Retype the data exactly, skipping any picture in it.
Exercise data below:
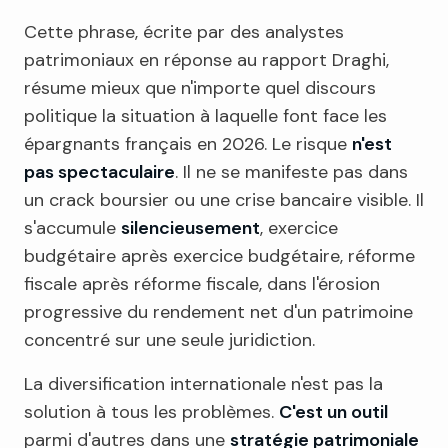
Cette phrase, écrite par des analystes
patrimoniaux en réponse au rapport Draghi,
résume mieux que n'importe quel discours
politique la situation à laquelle font face les
épargnants français en 2026. Le risque
n'est
pas spectaculaire
. Il ne se manifeste pas dans
un crack boursier ou une crise bancaire visible. Il
s'accumule
silencieusement
, exercice
budgétaire après exercice budgétaire, réforme
fiscale après réforme fiscale, dans l'érosion
progressive du rendement net d'un patrimoine
concentré sur une seule juridiction.
La diversification internationale n'est pas la
solution à tous les problèmes.
C'est un outil
parmi d'autres dans une
stratégie patrimoniale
End of Exercise data.
- Response box:
Cette phrase, écrite par des analystes
patrimoniaux en réponse au rapport Draghi,
résume mieux que n'importe quel discours
politique la situation à laquelle font face les
épargnants français en 2026. Le risque
n'est
pas spectaculaire
. Il ne se manifeste pas dans
un crack boursier ou une crise bancaire visible. Il
s'accumule
silencieusement
, exercice
budgétaire après exercice budgétaire, réforme
fiscale après réforme fiscale, dans l'érosion
progressive du rendement net d'un patrimoine
concentré sur une seule juridiction.
La diversification internationale n'est pas la
solution à tous les problèmes.
C'est un outil
parmi d'autres dans une
stratégie patrimoniale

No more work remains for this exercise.